I read an EE Times article entitled "Software Won’t Fix Boeing’s 'Faulty' Airframe", which discusses the recent situation with the Boeing 737 Max. The article made several very good points that I thought warranted comment, but I found that I had more to say than would fit in a standard post. I think the lessons are valid for a broader audience than the aviation industry, so for those who don't have an aviation background, I will try to avoid and/or clarify the jargon. I am working with information limited to public reports and articles from those in the know, so it is possible that my information or interpretations are incorrect; and outside of that -- this is all just my opinion.
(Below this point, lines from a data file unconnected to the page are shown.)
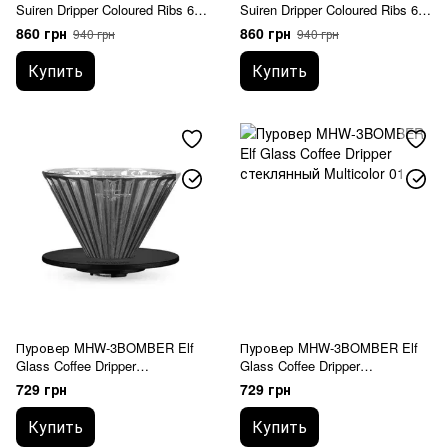
Suiren Dripper Coloured Ribs 6
Suiren Dripper Coloured Ribs 6
шт Red
шт White
860 грн
860 грн
940 грн
940 грн
Купить
Купить
Пуровер MHW-3BOMBER Elf
Пуровер MHW-3BOMBER Elf
Glass Coffee Dripper
Glass Coffee Dripper
стеклянный Grey 01
стеклянный Multicolor 01
729 грн
729 грн
Купить
Купить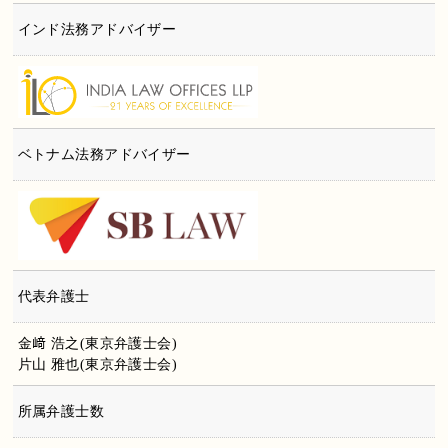
インド法務アドバイザー
ベトナム法務アドバイザー
代表弁護士
金﨑 浩之(東京弁護士会)
片山 雅也(東京弁護士会)
所属弁護士数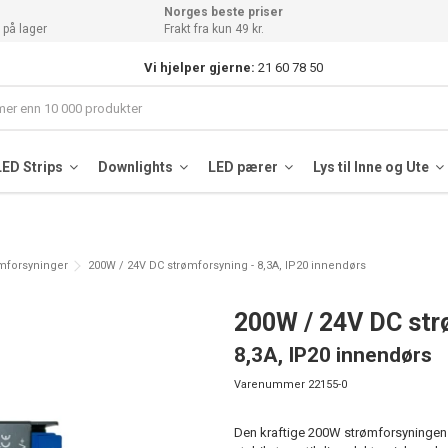
Norges beste priser
 på lager
Frakt fra kun 49 kr.
Vi hjelper gjerne:
21 60 78 50
LED Strips
Downlights
LED pærer
Lys til Inne og Ute
mforsyninger
200W / 24V DC strømforsyning - 8,3A, IP20 innendørs
200W / 24V DC str
8,3A, IP20 innendørs
Varenummer
22155-0
Den kraftige 200W strømforsyningen - 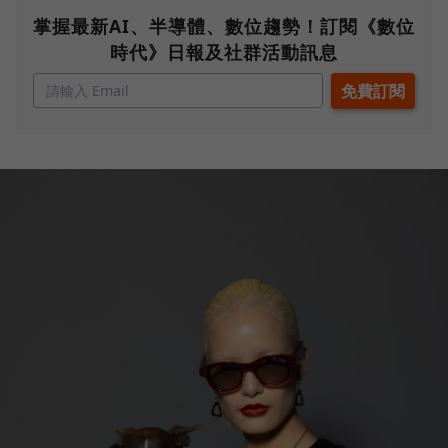
掌握最新AI、半導體、數位趨勢！訂閱《數位
時代》日報及社群活動訊息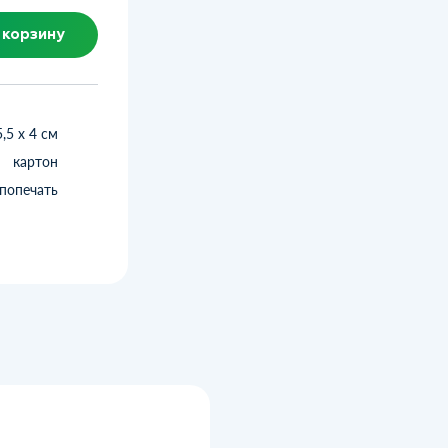
 корзину
5,5 х 4 см
картон
попечать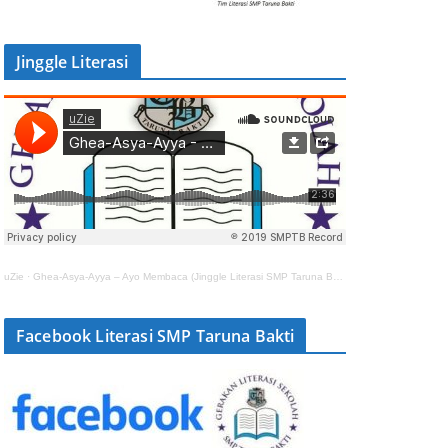
Jinggle Literasi
uZie
·
Ghea-Asya-Ayya – Ayo Membaca (Jinggle Literasi SMP Taruna Bakti)
Facebook Literasi SMP Taruna Bakti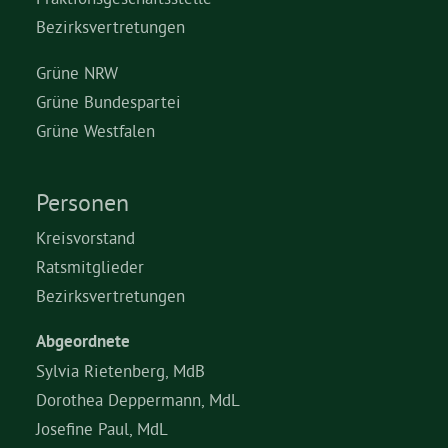
Bezirksvertretungen
Grüne NRW
Grüne Bundespartei
Grüne Westfalen
Personen
Kreisvorstand
Ratsmitglieder
Bezirksvertretungen
Abgeordnete
Sylvia Rietenberg, MdB
Dorothea Deppermann, MdL
Josefine Paul, MdL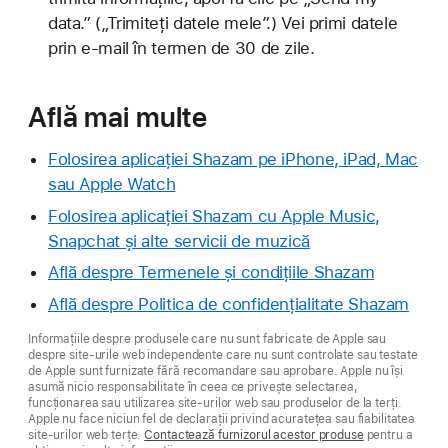
data.” („Trimiteți datele mele”.) Vei primi datele
prin e-mail în termen de 30 de zile.
Află mai multe
Folosirea aplicației Shazam pe iPhone, iPad, Mac
sau Apple Watch
Folosirea aplicației Shazam cu Apple Music,
Snapchat și alte servicii de muzică
Află despre Termenele și condițiile Shazam
Află despre Politica de confidențialitate Shazam
Informațiile despre produsele care nu sunt fabricate de Apple sau
despre site-urile web independente care nu sunt controlate sau testate
de Apple sunt furnizate fără recomandare sau aprobare. Apple nu își
asumă nicio responsabilitate în ceea ce privește selectarea,
funcționarea sau utilizarea site-urilor web sau produselor de la terți.
Apple nu face niciun fel de declarații privind acuratețea sau fiabilitatea
site-urilor web terțe.
Contactează furnizorul acestor produse
pentru a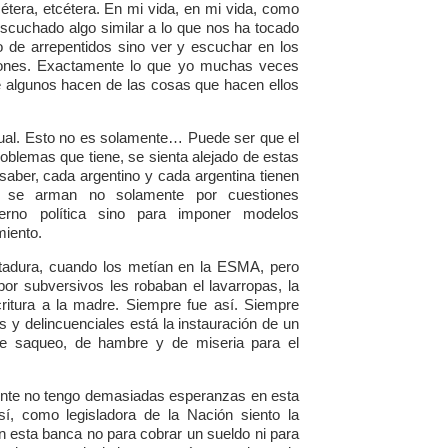
cétera, etcétera. En mi vida, en mi vida, como
 escuchado algo similar a lo que nos ha tocado
 de arrepentidos sino ver y escuchar en los
aciones. Exactamente lo que yo muchas veces
e algunos hacen de las cosas que hacen ellos
ual. Esto no es solamente… Puede ser que el
oblemas que tiene, se sienta alejado de estas
saber, cada argentino y cada argentina tienen
 se arman no solamente por cuestiones
erno política sino para imponer modelos
iento.
ctadura, cuando los metían en la ESMA, pero
r subversivos les robaban el lavarropas, la
critura a la madre. Siempre fue así. Siempre
 y delincuenciales está la instauración de un
e saqueo, de hambre y de miseria para el
ente no tengo demasiadas esperanzas en esta
 sí, como legisladora de la Nación siento la
n esta banca no para cobrar un sueldo ni para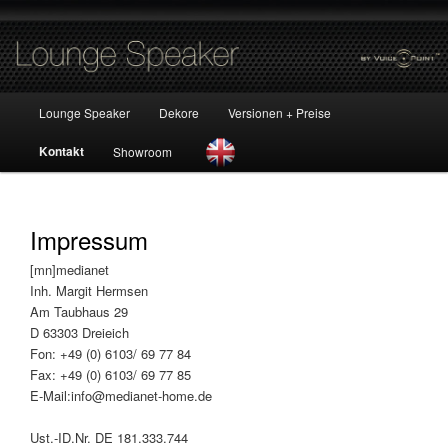
Hauptmenü
Lounge Speaker
Dekore
Versionen + Preise
Zum Inhalt wechseln
Kontakt
Showroom
EN
Impressum
[mn]medianet
Inh. Margit Hermsen
Am Taubhaus 29
D 63303 Dreieich
Fon: +49 (0) 6103/ 69 77 84
Fax: +49 (0) 6103/ 69 77 85
E-Mail:info@medianet-home.de
Ust.-ID.Nr. DE 181.333.744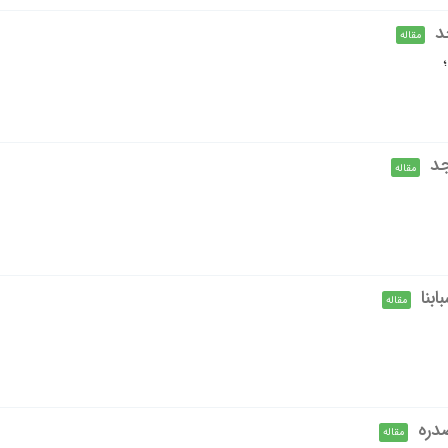
د
مقاله
جد
مقاله
بنا
مقاله
مقاله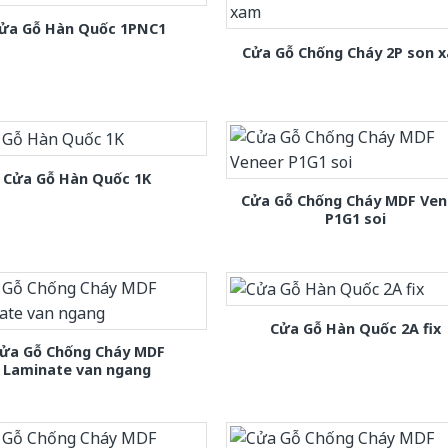
ửa Gỗ Hàn Quốc 1PNC1
Cửa Gỗ Chống Cháy 2P son 
Cửa Gỗ Hàn Quốc 1K
Cửa Gỗ Chống Cháy MDF Ven
P1G1 soi
Cửa Gỗ Hàn Quốc 2A fix
ửa Gỗ Chống Cháy MDF
Laminate van ngang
That's my disclaimer... Moving on. [the original version of this article was published on LinkedIn]
I know only what I have read from the reports about the 737 Max. However, I agree with Travis about the engineering principles. It is not that hard to deduce that putting an inherently unstable airframe design in flight, inherently increases risk. By unstable, I mean an airframe that requires reactive effort to maintain level flight, either under power or in glide. The engine position on the 737 Max caused the pitch of plane to be unstable. The MCAS system was introduced to mitigate some of that risk. A software-controlled system can certainly react much quicker than a human pilot, so at first flush this seems reasonable. The problem with this idea is two-fold -- first, software-based systems are always complex relative to nearly any other type of system, and software complexity introduces risk; second, it sets up a chain of additional dependencies with sensors and electronics that also introduces risk. So, there are risks in the systems that are supposed to reduce the risk -- meaning that the risks introduced by the unstable configuration can never be fully eliminated. Because of this, I think it has to be concluded that, by design, the 737 Max was less safe than other aircraft in its class*, or at least less safe than it could have been (Strike 1).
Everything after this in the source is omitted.